UBC-MDS / data-analysis-review-2021

1 stars 4 forks source link

Submission: Group 22: Olympic Medal Htest #26

Open ruben1dlg opened 2 years ago

ruben1dlg commented 2 years ago

Submitting authors: @ming0701 @stevenleung2018 @squisty @ruben1dlg

Repository: https://github.com/UBC-MDS/olympic_medal_htest Report link: https://github.com/UBC-MDS/olympic_medal_htest/blob/main/doc/05_final_report.md Abstract/executive summary: For this project we will attempt to make a hypothesis test to answer the question: is the proportion of athletes younger than 25 that win a medal greater than the proportion of athletes of age 25 or older that win a medal? We chose this question and this topic since it is a pop culture subject for which we think strong domain is not really needed. It is important to note that the idea for this project is to be able to wrangle the data and test our hypothesis with the tools and techniques that we know how to use at the moment.

The data used in this project is a public domain data set of the olympics with information of athletes like nationality, sport/event, year, age, among others, extracted from the publicly available tidytuesday data sets. Each row in the data set represents information of an athlete competing in a certain event, including information of whether the athlete won a medal or not. The testing results and analysis will be presented in the final report.

To answer the question mentioned, we will perform a hypothesis test for the difference in proportions. First, we will perform an EDA (Exploratory Data Analysis) to get a general idea of how the data looks like and we will show this work in the EDA document for this project.

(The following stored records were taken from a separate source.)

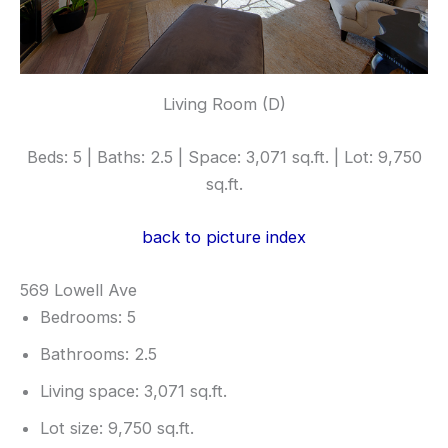
Living Room (D)
Beds: 5 | Baths: 2.5 | Space: 3,071 sq.ft. | Lot: 9,750
sq.ft.
back to picture index
569 Lowell Ave
Bedrooms: 5
Bathrooms: 2.5
Living space: 3,071 sq.ft.
Lot size: 9,750 sq.ft.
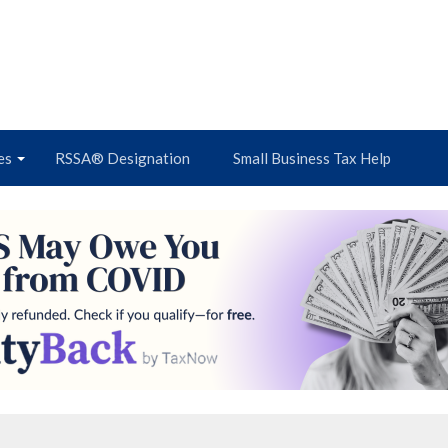
es
RSSA® Designation
Small Business Tax Help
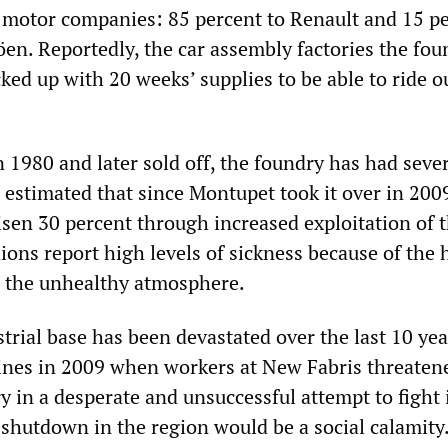
motor companies: 85 percent to Renault and 15 pe
en. Reportedly, the car assembly factories the fou
ked up with 20 weeks’ supplies to be able to ride o
n 1980 and later sold off, the foundry has had seve
s estimated that since Montupet took it over in 200
isen 30 percent through increased exploitation of 
ions report high levels of sickness because of the 
d the unhealthy atmosphere.
trial base has been devastated over the last 10 yea
lines in 2009 when workers at New Fabris threaten
y in a desperate and unsuccessful attempt to fight 
 shutdown in the region would be a social calamity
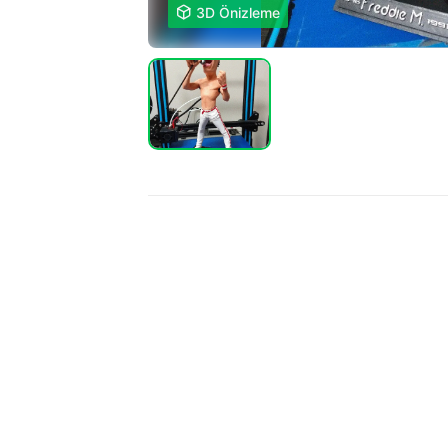

3D Önizleme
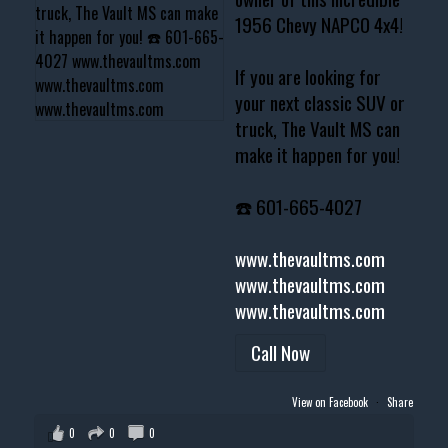
1956 Chevy NAPCO 4x4!
If you are looking for
your next classic SUV or
truck, The Vault MS can
make it happen for you!
☎️ 601-665-4027
www.thevaultms.com
www.thevaultms.com
www.thevaultms.com
Call Now
View on Facebook
·
Share
0
0
0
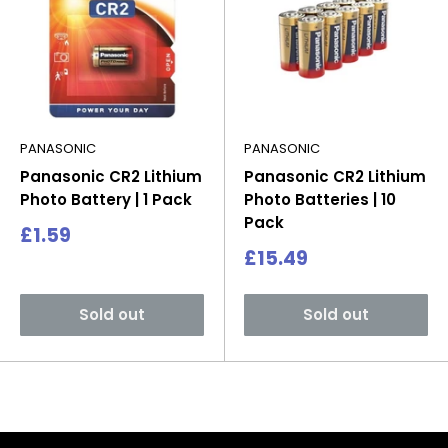
PANASONIC
PANASONIC
Panasonic CR2 Lithium
Panasonic CR2 Lithium
Photo Battery | 1 Pack
Photo Batteries | 10
Pack
Sale
£1.59
price
Sale
£15.49
price
Sold out
Sold out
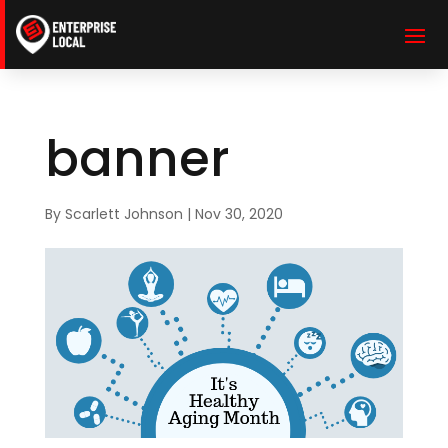
banner
By
Scarlett Johnson
|
Nov 30, 2020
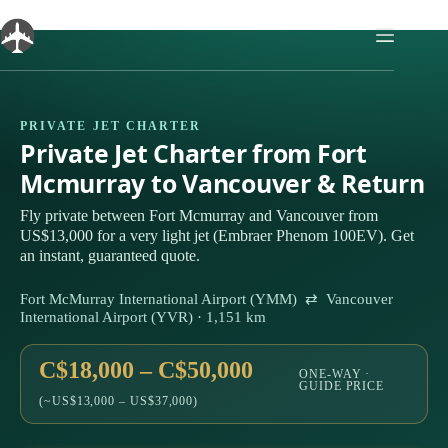
Skip
to
content
PRIVATE JET CHARTER
Private Jet Charter from Fort
Mcmurray to Vancouver & Return
Fly private between Fort Mcmurray and Vancouver from
US$13,000 for a very light jet (Embraer Phenom 100EV). Get
an instant, guaranteed quote.
Fort McMurray International Airport (YMM) ⇄ Vancouver
International Airport (YVR) · 1,151 km
C$18,000 – C$50,000
ONE-WAY ·
GUIDE PRICE
(~US$13,000 – US$37,000)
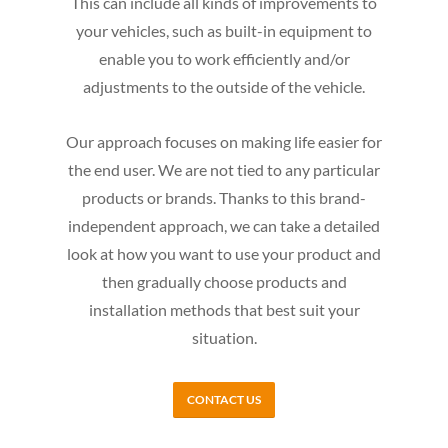
This can include all kinds of improvements to
your vehicles, such as built-in equipment to
enable you to work efficiently and/or
adjustments to the outside of the vehicle.
Our approach focuses on making life easier for
the end user. We are not tied to any particular
products or brands. Thanks to this brand-
independent approach, we can take a detailed
look at how you want to use your product and
then gradually choose products and
installation methods that best suit your
situation.
CONTACT US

Given that we are going to perform a hypothesis, we defined our null and alternative hypothesis as follows:

H0: the proportion of athletes younger than 25 that win a medal is equal to the proportion of athletes of age 25 or older that win a medal HA: the proportion of athletes younger than 25 that win a medal is greater than the proportion of athletes of age 25 or older that win a medal We will use the simulation/permutation technique, and our test statistic will be the difference in proportions. We will check both the p-value and the place where the observed test statistic falls on the null distribution to determine if we can reject our null hypothesis or not. We will use a significance level of alpha = 0.05, and this will be a one-sided test.

The EDA performed and reports for the data set can be found in the src folder in this repo.

Editor: @flor14 Reviewer: @christopheralex @Rowansiv @ciciecho-ds @PavelLevchenko

Rowansiv commented 2 years ago

Data analysis review checklist

Reviewer: Rowansiv

Conflict of interest

Code of Conduct

General checks

Documentation

Code quality

Reproducibility

Analysis report

Estimated hours spent reviewing: 1 hour

Review Comments:

  1. Although the scripts all function as required, the raw data isn't stored anywhere in the repository. I believe the first script run src/01_download_data.py saves it into the data folder which occurs when I run it locally but there is no raw data in the repository data folder.

  2. The methods section tells us which packages are used in R and python but there isn't much mention regarding the methodology of what you did to the data, what you cleaned, and why you are using particular features.

  3. Unsure if it's a problem with my local machine but I am unable to view any of the diagrams that are in the report and they cannot be found in any of the repository folders.

  4. I would suggest using more informative and meaningful caption names for your images and tables. Simply rewriting the heading of the graphic doesn't really tell us much. It would be very helpful for readers for them to understand why you are inserting this graphic and what it's trying to tell them.

  5. The report itself does not specify the group members in your group. I can see from the repository and from the README who the contributors are but it's not explicitly said in the final report.

Attribution

This was derived from the JOSE review checklist and the ROpenSci review checklist.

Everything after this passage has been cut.